I think that Taylor’s modifications of Darwin’s ideas are probably right.  What of his modifications of Kurzweil’s ideas?  Is the technological spurt of the present day really “nothing new”?  Well, yes and no.  I believe Kurzweil is correct to point out that the kinds of changes that are likely to be enabled by technology in the relatively near future – perhaps in the lifetime of many people who are already alive – are qualitatively different from anything that has gone before:

  • Technology might extend our lifespans, not just by a percentage, but by orders of magnitude (perhaps indefinitely)
  • Technology might create artificial intelligences that are orders of magnitude more powerful than any intelligence that has existed on this planet so far.

As I’ve already mentioned in my previous blogpost – which I wrote before starting to read Taylor’s book – Timothy Taylor is the guest speaker at the September meeting of the UK chapter of Humanity+.  People who attend will have the chance to hear more details of these provocative theories, and to query them direct with the author.  There will also be an opportunity to purchase signed copies of his book.  I hope to see some of you there!

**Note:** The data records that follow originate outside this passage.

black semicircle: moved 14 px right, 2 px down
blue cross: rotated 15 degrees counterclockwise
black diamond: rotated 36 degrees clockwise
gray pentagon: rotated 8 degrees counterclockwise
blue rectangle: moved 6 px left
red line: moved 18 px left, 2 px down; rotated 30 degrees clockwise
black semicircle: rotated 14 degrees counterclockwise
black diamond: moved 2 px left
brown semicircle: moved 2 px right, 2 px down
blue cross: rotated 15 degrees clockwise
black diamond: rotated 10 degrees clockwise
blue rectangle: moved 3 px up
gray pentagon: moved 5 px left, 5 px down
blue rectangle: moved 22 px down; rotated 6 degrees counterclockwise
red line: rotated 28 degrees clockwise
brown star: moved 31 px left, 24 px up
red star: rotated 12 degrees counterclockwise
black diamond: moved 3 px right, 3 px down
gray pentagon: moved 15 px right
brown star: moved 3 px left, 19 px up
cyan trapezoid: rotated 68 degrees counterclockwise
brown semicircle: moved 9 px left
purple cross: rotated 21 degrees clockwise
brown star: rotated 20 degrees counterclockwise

I’ll give the last words to Dr Taylor:

Technology, especially the baby-carrying sling, allowed us to push back our biological limits, trading in our physical strength for an increasingly retained infantile early helplessness that allowed our brains to expand, forming themselves under increasingly complex artificial conditions…  In terms of brain growth, the high-water mark was passed some 40,000 years ago.  The pressure on that organ has been off ever since we started outsourcing intelligence in the form of external symbolic storage.  That is now so sophisticated through the new world information networking systems that what will emerge in future may no longer be controlled by our own volition…

[Technology] could also destroy our planet.  But there is no back-to-nature solution.  There never has been for the artificial ape.

3 Comments »

  1. It is pleasing to see the traditional anthropocentric mindsets at last beginning to crumble. This work of Timothy Taylor’s in many ways parallels the evolutionary theme of my own work “Unusual Perspectives”, and also (presented more succinctly) in my latest book “The Goldilocks Effect, which is awaiting publication.
    An important component of this way of thinking is the realization that the imagination that our species is the medium in which technology evolves. It is more appropriate to say that technology drives us rather than that we drive technology. That our explosive encephalization was a result of primary, secondary and, in particular, tertiary tool use. Probably greatly accelerated by the high level of intra-species conflict so evident in our species.
    It is the extrapolation of this evolutionary process which, with the supporting evidence drawn from chemistry, as well as the quite obvious “work in progress” that points unequivocally to the internet as the basis for the next phase of nature’s machinery.
    This phase transition corresponding to the ineptly named “Singularity”. While Kurtzveil and other transhumanists have helped carry the torch for the very obvious exponentionality of technological change, they, even now, are still oblivious as to the direction of its vector.
    “Unusual Perspectives” digital edition is available for free download from the eponymous website. “The Goldilocks Effect” which some will find an easier read, will be available soon

    Comment by Peter Kinnon — 11 September 2010 @ 3:32 am

    • Hi Peter,

      I expect you might like the theme of Kevin Kelly’s forthcoming new book “What technology wants“, which I’ve just heard about, and which sounds intriguing.

      Comment by David Wood — 15 September 2010 @ 5:40 pm

  2. Thanks for bringing that to my attention David.

    It will go on my “must read” list, which, in accordance with the evolutionary model which I am promoting, is growing very rapidly as examples of this way of thinking are suddenly breaking out all over.